● Exercise materials:
----------
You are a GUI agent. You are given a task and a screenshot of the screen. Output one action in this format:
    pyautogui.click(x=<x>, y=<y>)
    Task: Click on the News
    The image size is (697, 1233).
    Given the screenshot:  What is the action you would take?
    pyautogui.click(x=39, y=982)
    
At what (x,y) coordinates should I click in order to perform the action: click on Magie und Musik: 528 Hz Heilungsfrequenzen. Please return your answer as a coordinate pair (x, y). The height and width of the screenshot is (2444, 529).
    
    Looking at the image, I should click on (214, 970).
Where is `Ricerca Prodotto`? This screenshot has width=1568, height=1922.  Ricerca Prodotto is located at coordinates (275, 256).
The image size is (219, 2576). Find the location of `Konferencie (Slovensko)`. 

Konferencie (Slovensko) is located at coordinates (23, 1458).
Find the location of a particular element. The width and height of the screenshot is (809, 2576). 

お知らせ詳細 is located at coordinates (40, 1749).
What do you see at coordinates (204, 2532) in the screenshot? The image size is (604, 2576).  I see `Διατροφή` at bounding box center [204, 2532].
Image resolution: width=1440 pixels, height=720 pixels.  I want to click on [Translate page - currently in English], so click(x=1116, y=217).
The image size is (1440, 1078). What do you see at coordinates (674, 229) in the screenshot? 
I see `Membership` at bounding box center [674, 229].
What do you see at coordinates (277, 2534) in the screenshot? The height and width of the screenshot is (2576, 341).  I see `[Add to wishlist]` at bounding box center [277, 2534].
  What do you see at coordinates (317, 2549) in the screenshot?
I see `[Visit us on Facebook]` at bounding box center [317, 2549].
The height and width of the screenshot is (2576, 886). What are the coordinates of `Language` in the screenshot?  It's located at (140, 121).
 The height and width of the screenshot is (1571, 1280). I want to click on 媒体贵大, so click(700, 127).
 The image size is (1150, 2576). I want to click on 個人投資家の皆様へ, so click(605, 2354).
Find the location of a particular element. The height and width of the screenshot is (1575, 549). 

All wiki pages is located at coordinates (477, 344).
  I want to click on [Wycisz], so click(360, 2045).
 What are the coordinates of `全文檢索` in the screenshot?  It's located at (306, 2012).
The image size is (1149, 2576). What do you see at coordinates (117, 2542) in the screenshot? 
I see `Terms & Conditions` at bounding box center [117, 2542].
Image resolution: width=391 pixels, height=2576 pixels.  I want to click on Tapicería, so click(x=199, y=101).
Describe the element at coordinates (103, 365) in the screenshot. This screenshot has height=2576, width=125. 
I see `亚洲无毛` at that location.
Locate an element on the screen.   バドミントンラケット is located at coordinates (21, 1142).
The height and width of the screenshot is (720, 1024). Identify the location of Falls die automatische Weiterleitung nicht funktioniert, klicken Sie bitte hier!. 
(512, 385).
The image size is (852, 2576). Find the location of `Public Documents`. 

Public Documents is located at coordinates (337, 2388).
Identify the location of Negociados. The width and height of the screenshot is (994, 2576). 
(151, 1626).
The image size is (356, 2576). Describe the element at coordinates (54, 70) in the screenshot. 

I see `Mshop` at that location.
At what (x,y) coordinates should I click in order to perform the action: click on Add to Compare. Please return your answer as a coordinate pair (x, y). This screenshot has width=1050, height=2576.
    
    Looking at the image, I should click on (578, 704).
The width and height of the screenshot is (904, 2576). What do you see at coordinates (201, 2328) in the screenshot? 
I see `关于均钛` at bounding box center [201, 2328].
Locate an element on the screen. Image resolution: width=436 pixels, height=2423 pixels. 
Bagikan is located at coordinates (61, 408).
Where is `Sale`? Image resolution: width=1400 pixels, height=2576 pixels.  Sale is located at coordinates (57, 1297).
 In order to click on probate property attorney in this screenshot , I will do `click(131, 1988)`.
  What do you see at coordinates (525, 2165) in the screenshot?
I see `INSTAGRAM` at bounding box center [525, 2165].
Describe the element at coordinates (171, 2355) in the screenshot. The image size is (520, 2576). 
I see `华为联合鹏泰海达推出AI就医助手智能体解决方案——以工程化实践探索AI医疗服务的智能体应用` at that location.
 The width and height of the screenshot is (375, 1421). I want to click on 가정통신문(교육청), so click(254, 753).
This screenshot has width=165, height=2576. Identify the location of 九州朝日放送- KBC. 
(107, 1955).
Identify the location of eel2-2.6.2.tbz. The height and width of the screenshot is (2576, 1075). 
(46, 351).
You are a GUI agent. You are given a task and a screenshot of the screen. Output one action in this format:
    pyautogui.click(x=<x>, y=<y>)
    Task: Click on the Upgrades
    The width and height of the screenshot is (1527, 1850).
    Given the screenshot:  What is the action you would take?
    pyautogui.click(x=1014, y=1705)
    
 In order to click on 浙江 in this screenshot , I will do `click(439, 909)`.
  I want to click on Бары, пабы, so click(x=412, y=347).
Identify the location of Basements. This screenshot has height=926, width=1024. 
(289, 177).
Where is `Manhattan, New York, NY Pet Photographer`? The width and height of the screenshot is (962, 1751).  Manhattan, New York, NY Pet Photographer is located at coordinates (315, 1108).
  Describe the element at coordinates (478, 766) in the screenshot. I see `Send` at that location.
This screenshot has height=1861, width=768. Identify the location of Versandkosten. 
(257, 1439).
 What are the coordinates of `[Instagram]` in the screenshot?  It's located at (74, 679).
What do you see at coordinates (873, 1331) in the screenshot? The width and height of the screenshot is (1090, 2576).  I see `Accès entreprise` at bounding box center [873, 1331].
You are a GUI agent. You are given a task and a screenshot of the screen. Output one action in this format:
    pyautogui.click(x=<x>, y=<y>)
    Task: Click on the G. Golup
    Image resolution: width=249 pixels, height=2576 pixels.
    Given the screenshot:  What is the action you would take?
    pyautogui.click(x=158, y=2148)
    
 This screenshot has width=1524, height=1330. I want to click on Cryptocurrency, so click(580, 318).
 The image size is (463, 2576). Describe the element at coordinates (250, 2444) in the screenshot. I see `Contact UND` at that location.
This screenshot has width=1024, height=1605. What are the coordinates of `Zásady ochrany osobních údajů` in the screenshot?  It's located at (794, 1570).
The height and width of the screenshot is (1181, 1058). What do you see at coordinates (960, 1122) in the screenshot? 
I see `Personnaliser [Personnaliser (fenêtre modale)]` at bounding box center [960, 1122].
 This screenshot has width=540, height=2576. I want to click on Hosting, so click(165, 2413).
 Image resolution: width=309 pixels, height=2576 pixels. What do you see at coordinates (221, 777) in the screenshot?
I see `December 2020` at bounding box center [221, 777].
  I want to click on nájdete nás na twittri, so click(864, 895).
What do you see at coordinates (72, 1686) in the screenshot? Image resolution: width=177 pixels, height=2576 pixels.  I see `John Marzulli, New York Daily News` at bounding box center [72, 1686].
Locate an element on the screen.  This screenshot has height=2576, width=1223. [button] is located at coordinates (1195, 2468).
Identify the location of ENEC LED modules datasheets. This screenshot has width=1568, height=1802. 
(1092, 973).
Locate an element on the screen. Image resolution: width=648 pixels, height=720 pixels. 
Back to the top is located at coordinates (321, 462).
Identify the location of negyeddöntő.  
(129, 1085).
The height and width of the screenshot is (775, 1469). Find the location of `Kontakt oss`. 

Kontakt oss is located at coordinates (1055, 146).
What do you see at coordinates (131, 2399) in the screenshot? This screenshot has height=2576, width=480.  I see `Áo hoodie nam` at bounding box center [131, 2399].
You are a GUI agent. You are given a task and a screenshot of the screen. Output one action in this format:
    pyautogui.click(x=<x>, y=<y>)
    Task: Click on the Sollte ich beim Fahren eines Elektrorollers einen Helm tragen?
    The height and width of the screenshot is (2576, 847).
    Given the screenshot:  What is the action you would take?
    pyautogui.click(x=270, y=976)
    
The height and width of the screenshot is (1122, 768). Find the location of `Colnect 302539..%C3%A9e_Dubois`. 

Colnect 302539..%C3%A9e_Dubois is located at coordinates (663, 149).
----------
Go through the records and report each line that contains "News".

● Exercise response:
    Task: Click on the News
What do you see at coordinates (72, 1686) in the screenshot? Image resolution: width=177 pixels, height=2576 pixels.  I see `John Marzulli, New York Daily News` at bounding box center [72, 1686].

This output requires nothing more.